PS : j’ai commencé la rédaction de cette note vers 6 heures du mat. A partir de 8h30, j’ai été harcelé de mails et de coups de téléphone de journalistes qui voulaient tous m’interroger sur le discours d’hier de Macron, que je n’avais pas lu dans sa totalité, ni à plus forte raison, analysé. J’ai décidé de refuser toutes les demandes, histoire de ne pas faire de jaloux, de continuer mon timing pour terminer la note en début d’après-midi et me livrer ensuite à une autre tâche.

[1] Ils avaient procédé à « quelques ajustements judicieux » suite à une « phase de test » dans 3 établissements, grâce à des enseignants qui avaient fait remplir le questionnaire par leurs élèves. Mais ce n’est pas là une véritable pré-enquête qualitative, faite d’entretiens individuels.

[2] M. Weber, Essais sur la théorie de la science Paris, Plon, 1965 (1910-1912), p. 411 et 415 (dans le chapitre sur « Le sens de la neutralité axiologique »)

[3] Ibid., p. 415.

[4] Cf. O. Babeau, Eloge de l’hypocrisie, Cerf, 2018. Si on enlève l’aspect d’« éloge », l’analyse faite de l’hypocrisie sociale reste pertinente.

[5] Les auteurs ont pris soin de confronter leur échantillon avec un sondage OpinionWay  de jeunes de 15-17 ans, représentatifs, eux de la « population française ». Résultat : ce sont les informations qui portent sur ce sondage qui sont les plus intéressantes, au détriment, souvent, de l’enquête elle-même.

[6] Alors que, pourtant, le titre même de son chapitre « Radicalité religieuse : de l’absolutisme à la violence » privilégie une optique « continuiste ».

[7] Là en encore, comme si cela allait de soi. La dimension théologique est privilégiée par rapport à la dimension sociologique et historique de minorité religieuse. L’expression de « chrétien », par Galland, pour désigner catholiques et protestants reproduit, sans expliquer pourquoi, l’auto-discours des acteurs.

[8] Il est question d’un lycée ou « les jeunes-filles portant voile et robe longue (sic) en dehors de l’établissement étaient invitées à emprunter à l’entrée du lycée un sas réservé au changement de tenue pour en faire disparaitre tout signe d’appartenance religieuse ». Bigre, on leur fournit des mini-jupes ?
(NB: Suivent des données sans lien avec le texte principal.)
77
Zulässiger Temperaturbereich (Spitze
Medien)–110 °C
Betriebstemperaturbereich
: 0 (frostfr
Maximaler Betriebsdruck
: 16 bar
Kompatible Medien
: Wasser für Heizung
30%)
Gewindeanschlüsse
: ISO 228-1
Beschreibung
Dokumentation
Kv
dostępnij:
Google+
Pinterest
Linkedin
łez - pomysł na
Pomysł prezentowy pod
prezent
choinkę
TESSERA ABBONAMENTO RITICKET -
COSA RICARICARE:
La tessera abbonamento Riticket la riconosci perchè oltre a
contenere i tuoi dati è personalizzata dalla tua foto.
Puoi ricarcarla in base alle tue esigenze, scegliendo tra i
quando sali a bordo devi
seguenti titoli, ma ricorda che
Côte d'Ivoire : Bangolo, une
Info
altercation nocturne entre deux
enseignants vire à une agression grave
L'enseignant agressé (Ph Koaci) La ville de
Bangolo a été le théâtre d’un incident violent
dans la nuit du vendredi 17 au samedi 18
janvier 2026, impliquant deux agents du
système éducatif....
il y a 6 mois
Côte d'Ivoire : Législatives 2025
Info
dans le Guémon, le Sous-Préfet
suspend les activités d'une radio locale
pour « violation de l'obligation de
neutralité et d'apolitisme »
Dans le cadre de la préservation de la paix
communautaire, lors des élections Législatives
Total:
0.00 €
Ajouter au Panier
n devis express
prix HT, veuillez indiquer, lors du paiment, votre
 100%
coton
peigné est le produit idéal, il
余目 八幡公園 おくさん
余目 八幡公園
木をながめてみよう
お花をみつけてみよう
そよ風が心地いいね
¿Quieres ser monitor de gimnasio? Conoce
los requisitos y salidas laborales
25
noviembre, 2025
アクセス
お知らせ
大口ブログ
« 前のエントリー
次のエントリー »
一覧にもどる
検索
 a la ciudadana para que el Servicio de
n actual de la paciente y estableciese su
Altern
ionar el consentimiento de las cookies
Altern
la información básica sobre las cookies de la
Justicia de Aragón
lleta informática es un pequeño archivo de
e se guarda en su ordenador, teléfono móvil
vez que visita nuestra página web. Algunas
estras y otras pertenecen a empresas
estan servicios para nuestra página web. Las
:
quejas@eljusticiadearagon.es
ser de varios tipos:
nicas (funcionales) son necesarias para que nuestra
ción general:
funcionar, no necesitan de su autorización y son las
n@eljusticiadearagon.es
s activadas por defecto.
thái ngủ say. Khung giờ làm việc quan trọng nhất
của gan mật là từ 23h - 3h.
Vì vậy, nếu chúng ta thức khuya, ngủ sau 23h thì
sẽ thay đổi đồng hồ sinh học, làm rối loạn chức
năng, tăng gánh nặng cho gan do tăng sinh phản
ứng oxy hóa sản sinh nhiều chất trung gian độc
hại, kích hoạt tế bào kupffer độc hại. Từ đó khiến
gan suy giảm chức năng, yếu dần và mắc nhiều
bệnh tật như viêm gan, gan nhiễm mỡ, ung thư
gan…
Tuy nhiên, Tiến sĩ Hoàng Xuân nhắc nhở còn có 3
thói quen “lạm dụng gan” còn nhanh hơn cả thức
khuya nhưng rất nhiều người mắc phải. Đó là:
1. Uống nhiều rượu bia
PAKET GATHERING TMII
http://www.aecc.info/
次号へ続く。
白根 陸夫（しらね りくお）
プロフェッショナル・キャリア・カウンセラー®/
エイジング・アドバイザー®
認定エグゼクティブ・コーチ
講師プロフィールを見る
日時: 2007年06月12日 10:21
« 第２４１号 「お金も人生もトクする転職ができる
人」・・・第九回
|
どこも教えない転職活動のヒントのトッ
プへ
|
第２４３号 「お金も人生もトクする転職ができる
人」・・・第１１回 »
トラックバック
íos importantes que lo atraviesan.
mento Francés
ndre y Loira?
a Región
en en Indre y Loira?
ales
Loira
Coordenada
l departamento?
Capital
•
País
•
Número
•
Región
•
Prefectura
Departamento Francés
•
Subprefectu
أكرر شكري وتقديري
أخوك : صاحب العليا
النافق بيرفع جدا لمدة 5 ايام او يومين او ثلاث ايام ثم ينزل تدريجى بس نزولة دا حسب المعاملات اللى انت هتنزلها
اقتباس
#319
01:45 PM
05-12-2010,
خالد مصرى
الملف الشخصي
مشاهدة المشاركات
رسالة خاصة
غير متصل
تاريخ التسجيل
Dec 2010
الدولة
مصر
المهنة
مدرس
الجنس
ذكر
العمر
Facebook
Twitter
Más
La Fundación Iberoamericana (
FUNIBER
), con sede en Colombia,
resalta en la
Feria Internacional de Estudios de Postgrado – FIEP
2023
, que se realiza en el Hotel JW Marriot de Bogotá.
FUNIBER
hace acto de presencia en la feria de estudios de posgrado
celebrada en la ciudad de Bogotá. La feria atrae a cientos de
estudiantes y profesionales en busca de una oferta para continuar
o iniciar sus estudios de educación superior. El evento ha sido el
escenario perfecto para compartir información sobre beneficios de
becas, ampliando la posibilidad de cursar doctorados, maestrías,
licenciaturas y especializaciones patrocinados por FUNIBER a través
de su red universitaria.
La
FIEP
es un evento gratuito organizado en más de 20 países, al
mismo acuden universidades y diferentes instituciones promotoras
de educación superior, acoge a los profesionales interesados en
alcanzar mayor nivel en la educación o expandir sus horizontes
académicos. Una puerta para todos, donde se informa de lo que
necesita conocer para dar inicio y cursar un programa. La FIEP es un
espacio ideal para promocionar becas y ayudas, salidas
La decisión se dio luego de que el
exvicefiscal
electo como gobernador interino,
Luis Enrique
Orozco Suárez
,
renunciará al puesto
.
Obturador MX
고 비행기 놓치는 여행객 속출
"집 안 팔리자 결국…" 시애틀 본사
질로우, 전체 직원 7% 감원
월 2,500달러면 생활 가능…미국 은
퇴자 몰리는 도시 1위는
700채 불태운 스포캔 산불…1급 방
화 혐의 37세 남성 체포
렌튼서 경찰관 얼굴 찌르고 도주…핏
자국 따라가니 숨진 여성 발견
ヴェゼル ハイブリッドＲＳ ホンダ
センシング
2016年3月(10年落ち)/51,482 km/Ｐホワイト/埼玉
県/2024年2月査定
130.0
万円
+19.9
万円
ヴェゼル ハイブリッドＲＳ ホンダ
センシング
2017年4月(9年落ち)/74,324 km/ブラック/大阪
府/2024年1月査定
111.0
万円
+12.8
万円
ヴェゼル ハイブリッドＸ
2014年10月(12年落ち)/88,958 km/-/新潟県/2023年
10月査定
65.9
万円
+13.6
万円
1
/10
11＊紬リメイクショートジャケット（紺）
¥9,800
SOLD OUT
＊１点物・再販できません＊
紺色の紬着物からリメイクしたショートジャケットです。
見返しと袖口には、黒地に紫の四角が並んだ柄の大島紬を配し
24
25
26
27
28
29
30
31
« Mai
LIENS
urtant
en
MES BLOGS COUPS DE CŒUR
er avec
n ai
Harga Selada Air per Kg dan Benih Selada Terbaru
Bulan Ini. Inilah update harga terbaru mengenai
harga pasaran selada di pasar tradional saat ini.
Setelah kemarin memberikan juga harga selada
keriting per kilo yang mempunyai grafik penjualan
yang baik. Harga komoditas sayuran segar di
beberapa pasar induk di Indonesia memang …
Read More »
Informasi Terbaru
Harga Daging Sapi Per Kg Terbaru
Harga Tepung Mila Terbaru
[9] Cf. C. Bertossi, La citoyenneté à la française. Valeurs et réalités, Paris, CNRS éd., 2016. L’armée va jusqu’à distribuer officiellement des barquettes casher et hallal alors que le débat social sur l’école a concerné les « repas sans porc » ou « végétariens », sans que personne, de l’extrême-gauche à l’extrême-droite ne critique la manière dont l’armée pratique la laïcité : courageux mais pas téméraires, les politiques !

[10] Cf. (déjà !) E. Poulat, « Le GSR. Quinze ans de vie et de travail », Archives de Sociologie des Religions, n° 28, 1969, p. 39 sq…. et, depuis lors, de très nombreuses autres études. Aucune n’est citée dans la bibliographie : c’est comme si, en matière de laïcité, une démarche de connaissance n’existait pas et tout un chacun avait la science infuse !

[11] D. Lacorne, De la religion en Amérique, Paris, Gallimard, 2007, p. 213.

[12] T. Hall, Separating Church and State. Roger Williams and Religious Liberty, Urbana/Chicago, University of Illinois Press, 1998.

[13] Dire que « le » fondamentalisme en règle générale,  aurait la prétention  que Galland lui attribue est une contre-vérité. Là encore, des références essentielles, notamment sur l’histoire des mouvements fondamentalistes et sur leurs variétés actuelles, manquent. Aucun ouvrage sérieux sur le fondamentalisme protestant. Quelque uns sur l’islam, tel un livre de F. Khosrokhavard sont  utilisés (il existe un salafisme qui n’a pas recours à la politisation) et… oubliés (car s’ils sont pris en compte, il n’est plus possible de faire coïncider fondamentalisme et volonté d’une domination politique de la religion).